Question

Use a change of variables to evaluate the following definite integral.

Answer 1

So I've rearranged things a tiny bit.
\[\Large \int\limits_{x=0}^3\frac{1}{(\color{orangered}{4x^2+36})^2}\left(\color{royalblue}{x\;dx}\right)\]
We want to make the substitution,\[\Large \color{orangered}{u=4x^2+36}\]What would we get for our \(\Large du\) ?

Answer 2

do we differentiate it? if so du= 8x dx?

Answer 3

Yes very good.\[\Large du=8\color{royalblue}{x\;dx}\]See how we have an x dx in our problem?
It'd be nice if we could replace it with something involving du.
But we have this 8 in the way, what can we do? Hmm

Answer 4

ah! (1/8)du = xdx, then subs to the (xdx) in the expression?

Answer 5

yes good :)

Answer 6

\[\Large \color{royalblue}{\frac{1}{8}du=x\;dx}\]

Answer 7

\[\Large \int\limits\limits_{x=0}^3\frac{1}{(\color{orangered}{4x^2+36})^2}\left(\color{royalblue}{x\;dx}\right)\qquad\to\qquad \int\limits\limits_{x=0}^3\frac{1}{(\color{orangered}{u})^2}\left(\color{royalblue}{\frac{1}{8}du}\right)\]There is one thing to be careful about though.
Our limits of integration are still `in terms of x`.
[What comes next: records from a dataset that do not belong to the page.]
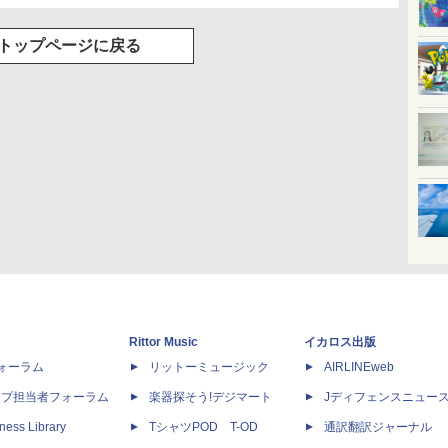
トップページに戻る
Rittor Music
イカロス出版
dフォーラム
リットーミュージック
AIRLINEweb
ップ担当者フォーラム
楽器探そう!デジマート
Jディフェンスニュー
ness Library
TシャツPOD T-OD
通訳翻訳ジャーナル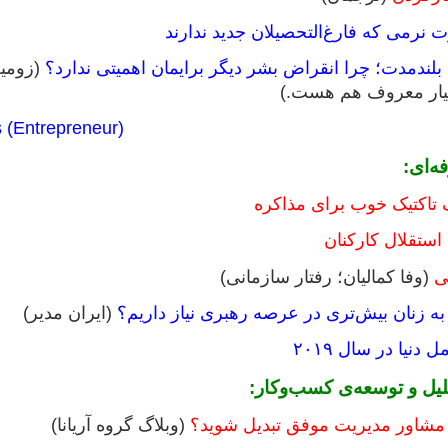
رت نرمی که فارغ‌التحصیلان جدید ندارند
ندمدت؛ چرا انقراض بشر دیگر برایمان اهمیتی ندارد؟
(زومی
یار معروف هم هست.)
 (Entrepreneur)
ه‌ای:
 تاکتیک خوب برای مذاکره
استقلال کارکنان
ی
(وفا کمالیان؛ رفتار سازمانی)
 به زنان بیش‌تری در عرصه رهبری نیاز داریم؟
(ایران مدیر)
دنیا در سال ۲۰۱۹
لیل و توسعه‌ی کسب‌وکار:
 مشاور مدیریت موفق تبدیل شوید؟
(وبلاگ گروه آریانا)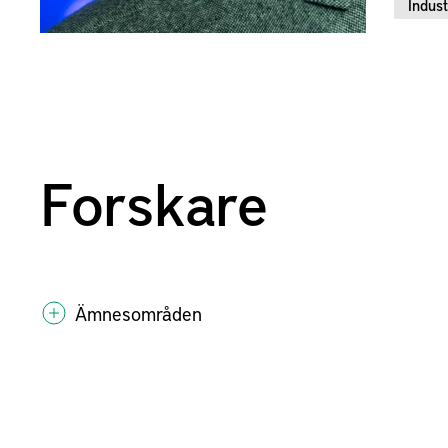
Indust
Forskare
Ämnesområden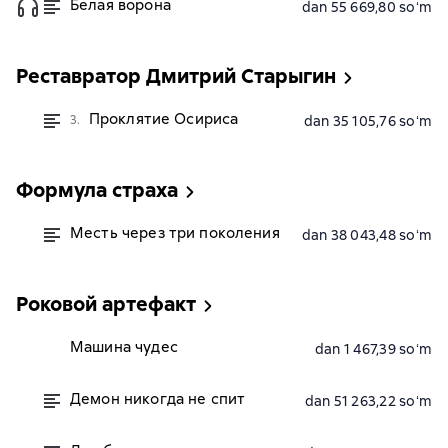
Белая ворона
dan 55 669,80 soʻm
Реставратор Дмитрий Старыгин
Проклятие Осириса
3.
dan 35 105,76 soʻm
Формула страха
Месть через три поколения
dan 38 043,48 soʻm
Роковой артефакт
Машина чудес
dan 1 467,39 soʻm
Демон никогда не спит
dan 51 263,22 soʻm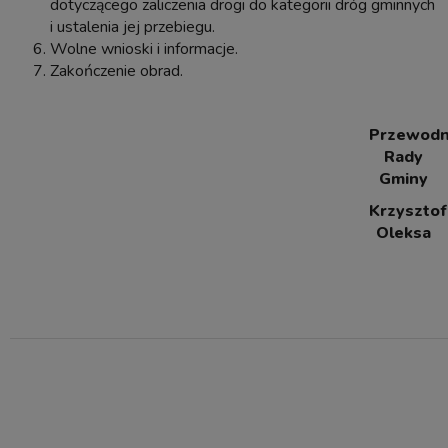
dotyczącego zaliczenia drogi do kategorii dróg gminnych
i ustalenia jej przebiegu.
Wolne wnioski i informacje.
Zakończenie obrad.
Przewodn
Rady
Gminy
Krzysztof
Oleksa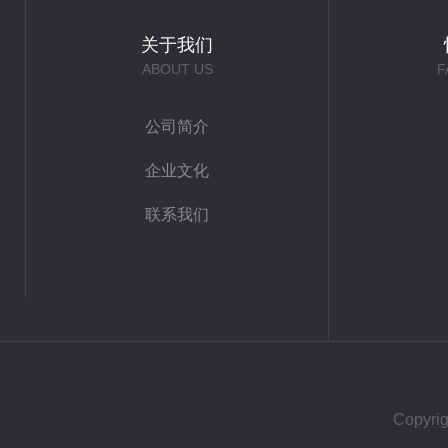
关于我们
ABOUT US
F
公司简介
企业文化
联系我们
Copy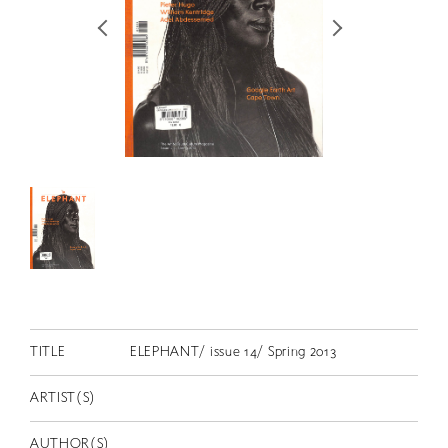
RETRACE
コンサート
出演者
出版物
動画
スカラシップ受賞者
CONTACT
TITLE
ELEPHANT/ issue 14/ Spring 2013
ARTIST(S)
JP
AUTHOR(S)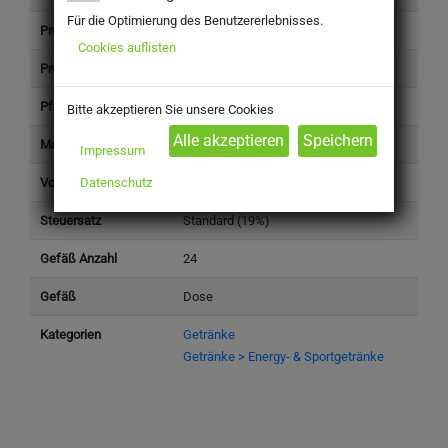
Für die Optimierung des Benutzererlebnisses.
Produkttyp
Getränke
Cookies auflisten
Preis (inkl. Steuer)
25,59 €
Pfand (inkl. Steuer)
7,50 €
Bitte akzeptieren Sie unsere Cookies
Marke
Effect Energy
Impressum
Volumen einzeln (l)
0,25 l
Datenschutz
Steuersatz
Standard (19%)
Gefäß Anzahl
24
Gefäß
Dose
Kategorien
Getränke
Getränke > Energy- & Sportgetränke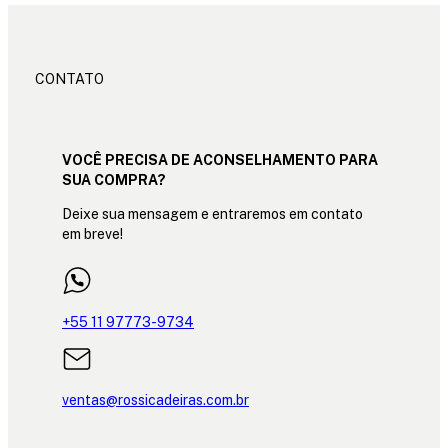
CONTATO
VOCÊ PRECISA DE ACONSELHAMENTO PARA
SUA COMPRA?
Deixe sua mensagem e entraremos em contato
em breve!
+55 11 97773-9734
ventas@rossicadeiras.com.br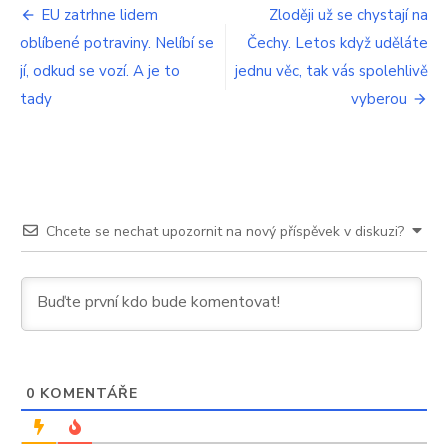
Navigace
EU zatrhne lidem
Zloději už se chystají na
oblíbené potraviny. Nelíbí se
Čechy. Letos když uděláte
pro
jí, odkud se vozí. A je to
jednu věc, tak vás spolehlivě
příspěvek
tady
vyberou
Chcete se nechat upozornit na nový příspěvek v diskuzi?
0
KOMENTÁŘE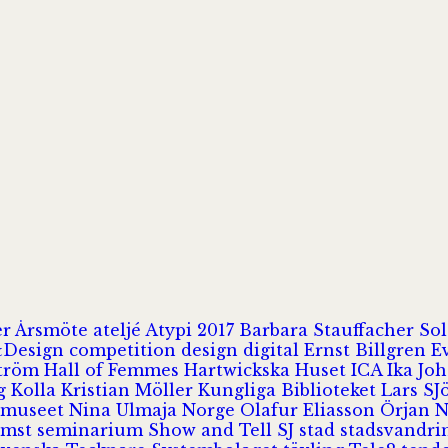
er
Årsmöte
ateljé
Atypi 2017
Barbara Stauffacher S
Design
competition
design
digital
Ernst Billgren
E
ström
Hall of Femmes
Hartwickska Huset
ICA
Ika Jo
rg
Kolla
Kristian Möller
Kungliga Biblioteket
Lars S
 museet
Nina Ulmaja
Norge
Olafur Eliasson
Örjan 
omst
seminarium
Show and Tell
SJ
stad
stadsvandr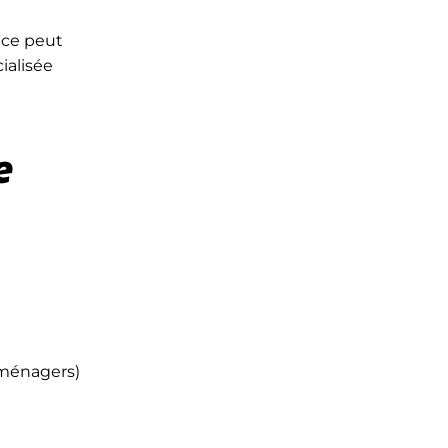
nce peut
ialisée
e
oménagers)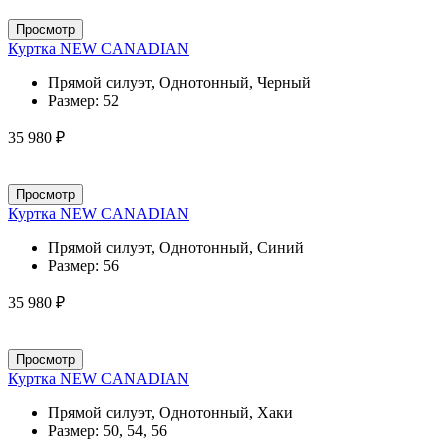
Просмотр
Куртка NEW CANADIAN
Прямой силуэт, Однотонный, Черный
Размер:
52
35 980 ₽
Просмотр
Куртка NEW CANADIAN
Прямой силуэт, Однотонный, Синий
Размер:
56
35 980 ₽
Просмотр
Куртка NEW CANADIAN
Прямой силуэт, Однотонный, Хаки
Размер:
50, 54, 56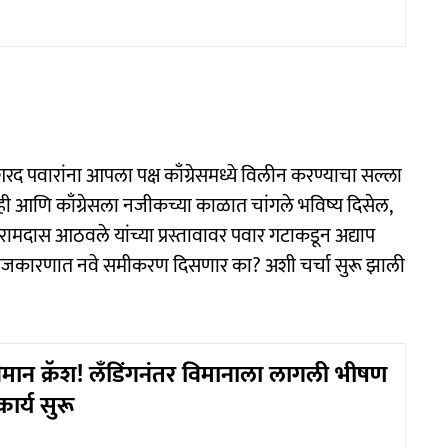
 शरद पवारांना आपला पक्ष काँग्रेसमध्ये विलीन करण्याचा सल्ला
 नाही आणि काँग्रेसला नजीकच्या काळात चांगले भविष्य दिसेल,
 रामदास आठवले यांच्या प्रस्तावावर पवार गटाकडून अद्याप
या राजकारणात नवे समीकरण दिसणार का? अशी चर्चा सुरू झाली
विमान क्रॅश! लँडिंगनंतर विमानाला लागली भीषण
र्य सुरू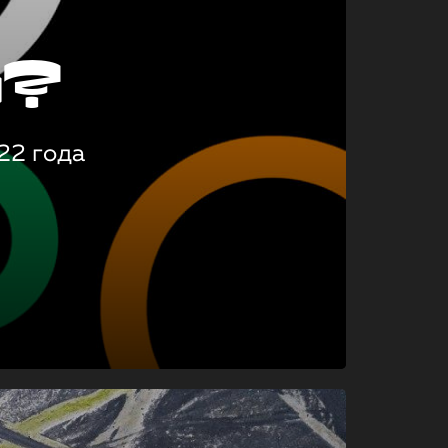
о?
22 года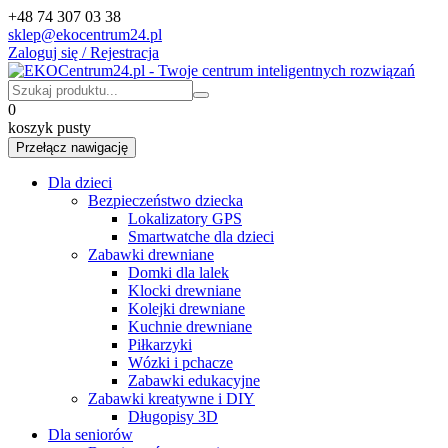
+48 74 307 03 38
sklep@ekocentrum24.pl
Zaloguj się / Rejestracja
0
koszyk pusty
Przełącz nawigację
Dla dzieci
Bezpieczeństwo dziecka
Lokalizatory GPS
Smartwatche dla dzieci
Zabawki drewniane
Domki dla lalek
Klocki drewniane
Kolejki drewniane
Kuchnie drewniane
Piłkarzyki
Wózki i pchacze
Zabawki edukacyjne
Zabawki kreatywne i DIY
Długopisy 3D
Dla seniorów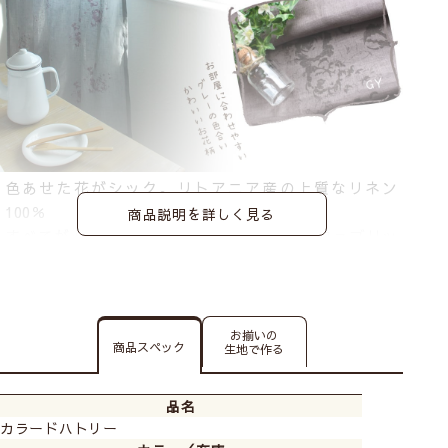
色あせた花がシック。リトアニア産の上質なリネン
100％
商品説明を詳しく見る
すべてが心地よいキャベジズ＆ローゼズのファブリッ
ク。
リネン生地色あせたバラの花がヴィンテージ感たっぷ
り。
洗練されたエレガントな生地をシェードカーテンに。
お揃いの
商品スペック
生地で作る
品名
カラードハトリー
We have a couple of options, depending on which you're more comfortable with:
~We can now come up with new bounds for u based on our substitution,
~Or we can integrate, and then undo the substitution and plug the x bounds in.

Answer 8

i think im more comfortable with integrating first then undo-ing, so the integral would be -1/u, then just undo right then sub in the limits, i think i got it

Answer 9

k cool :)

Answer 10

thanks! (: